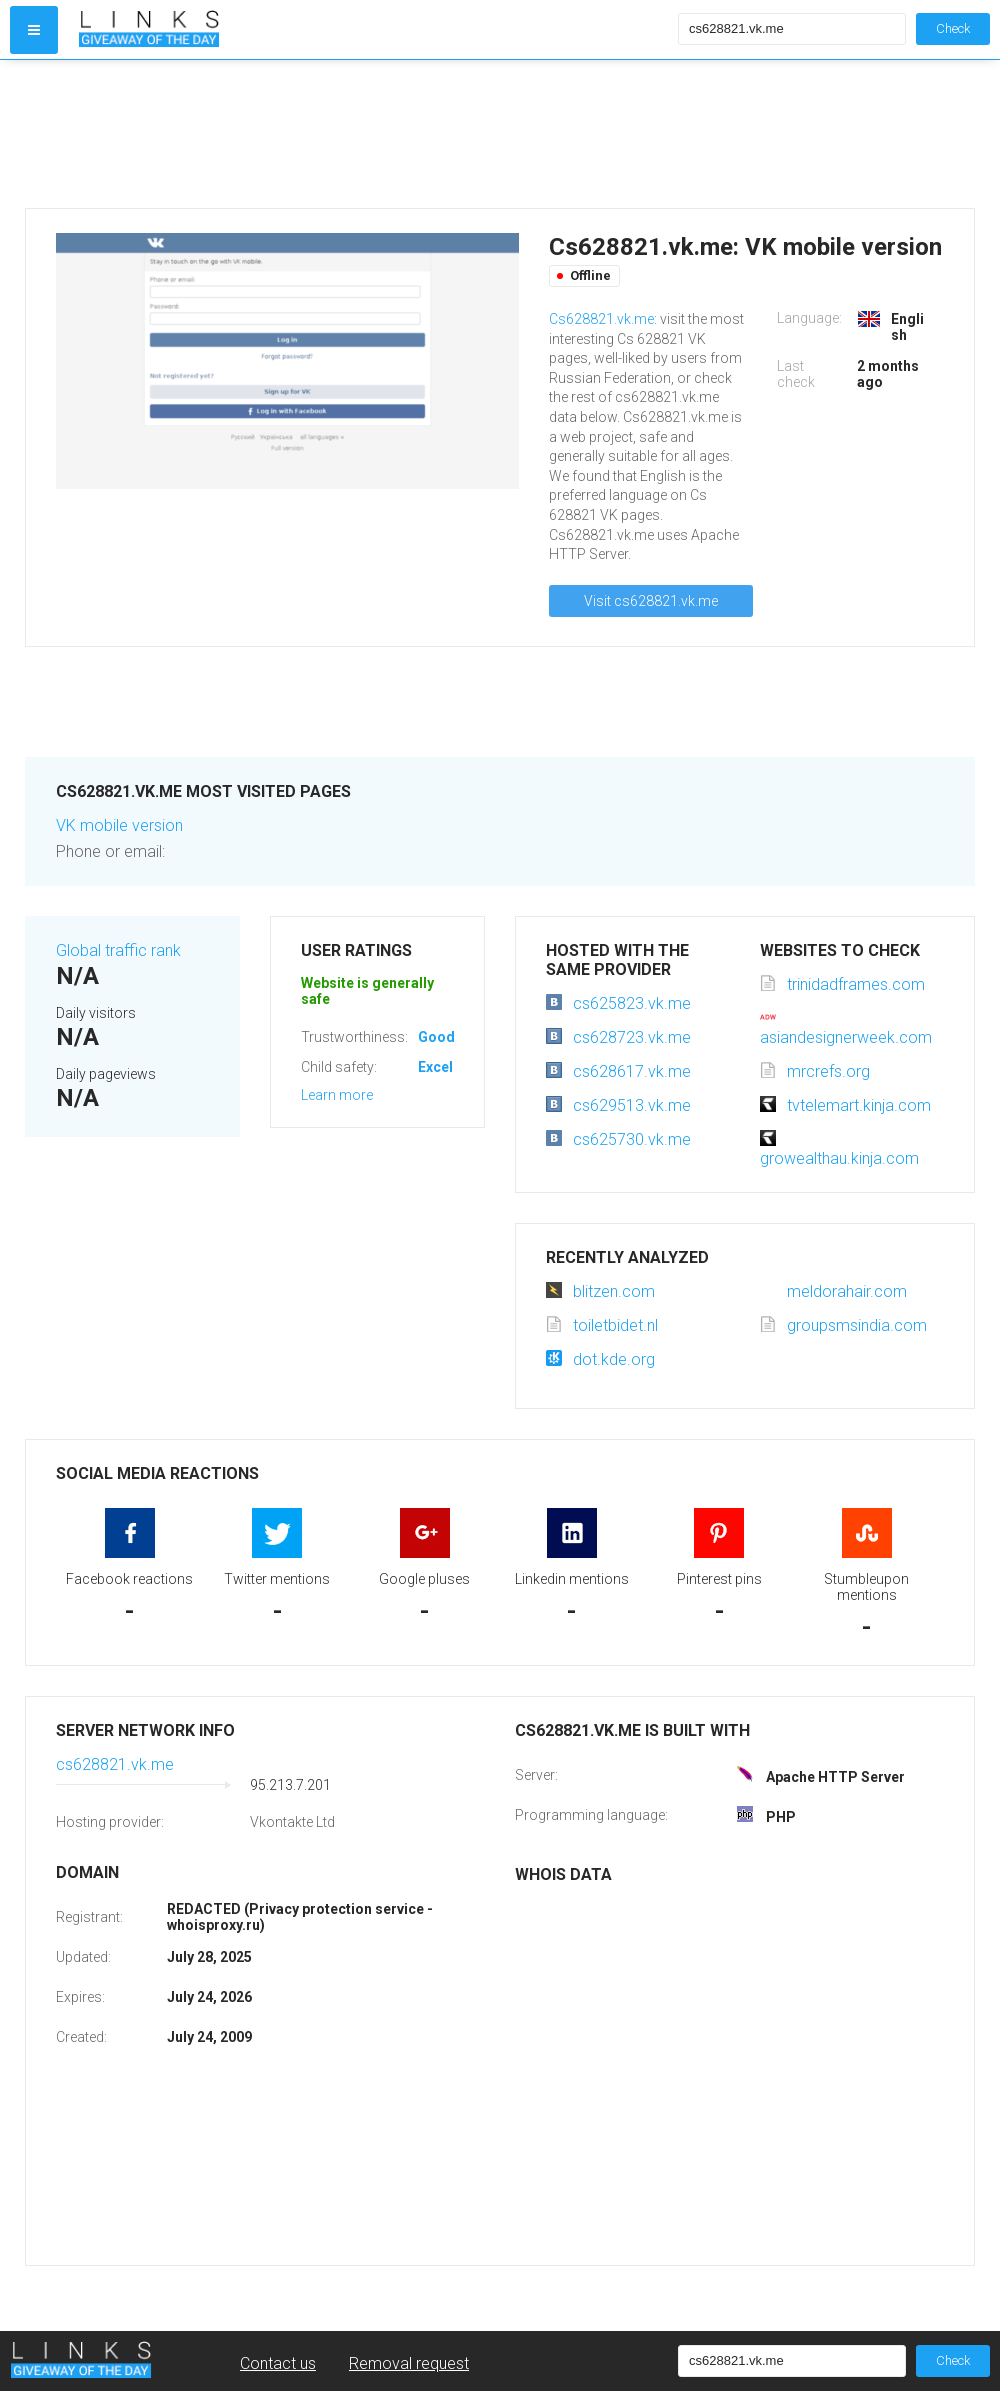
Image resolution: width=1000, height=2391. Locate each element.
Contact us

******

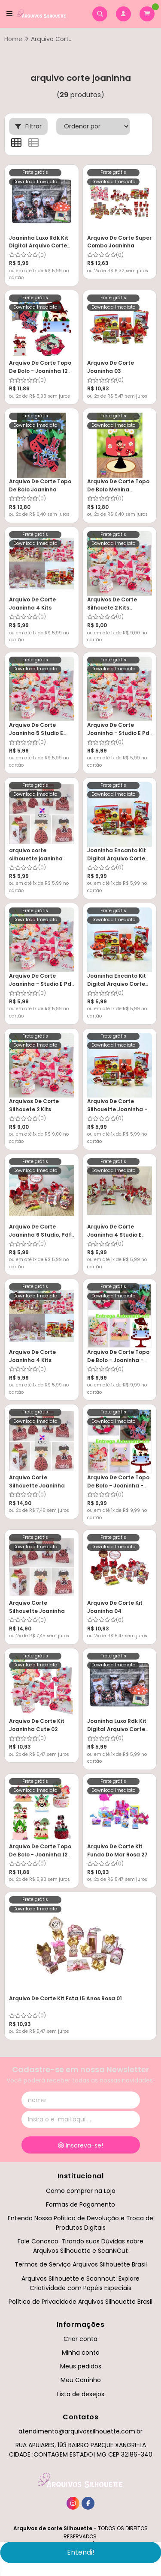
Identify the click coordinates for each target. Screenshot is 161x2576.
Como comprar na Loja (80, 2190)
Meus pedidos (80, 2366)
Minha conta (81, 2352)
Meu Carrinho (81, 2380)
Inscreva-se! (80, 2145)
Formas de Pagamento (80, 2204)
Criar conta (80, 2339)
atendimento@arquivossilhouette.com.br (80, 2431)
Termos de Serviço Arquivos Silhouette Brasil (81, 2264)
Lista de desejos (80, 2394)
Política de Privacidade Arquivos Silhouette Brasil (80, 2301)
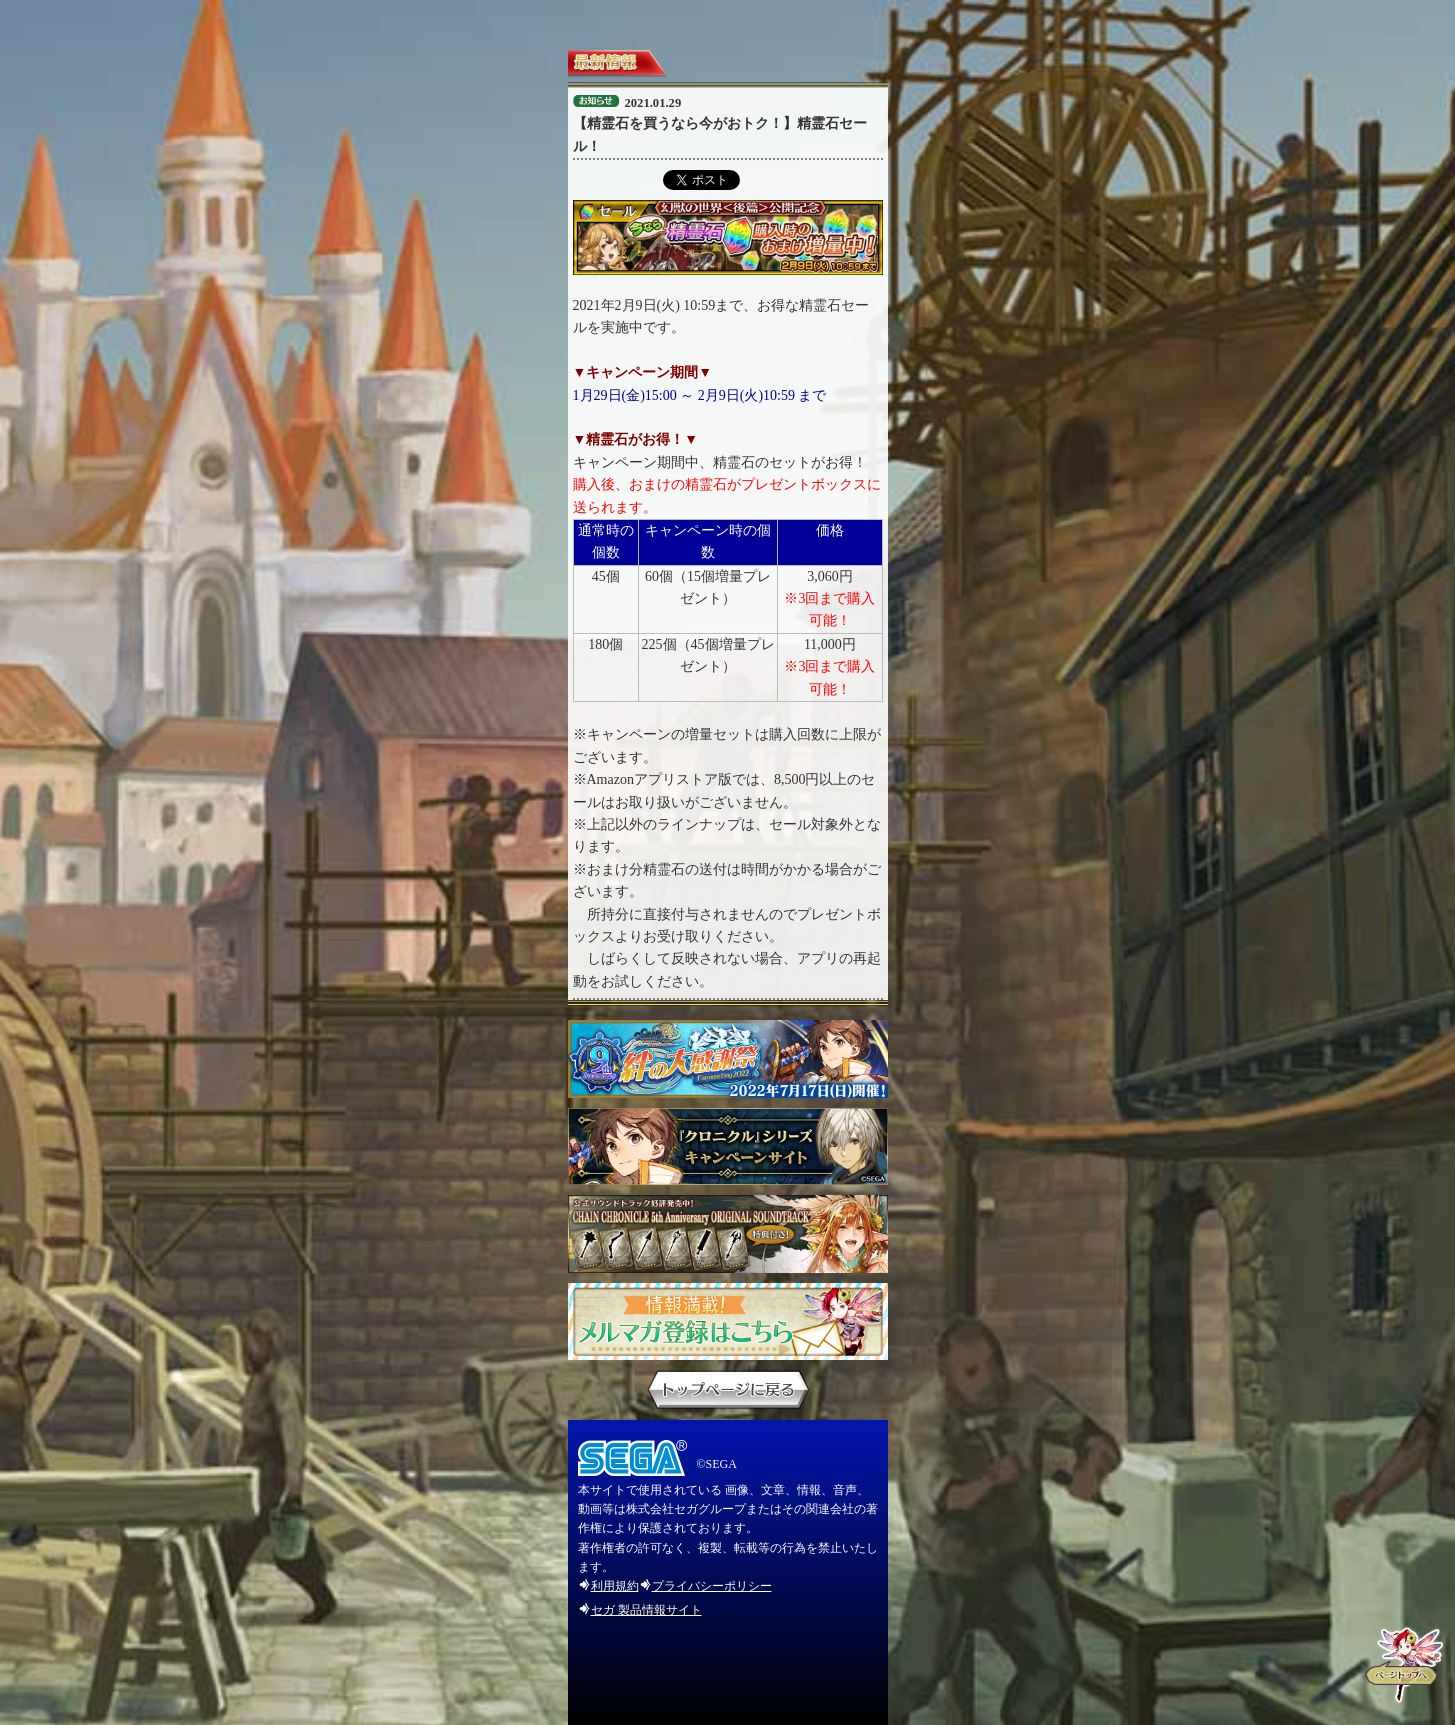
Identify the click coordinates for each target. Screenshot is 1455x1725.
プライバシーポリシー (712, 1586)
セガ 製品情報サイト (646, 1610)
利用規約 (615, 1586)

******

> **Task directions**
Gather each line in the entries above where the string "target" is found.

> **Response to the task**
Identify the click coordinates for each target. Screenshot is 161x2576.
Identify the click coordinates for each target. Screenshot is 1455x1725.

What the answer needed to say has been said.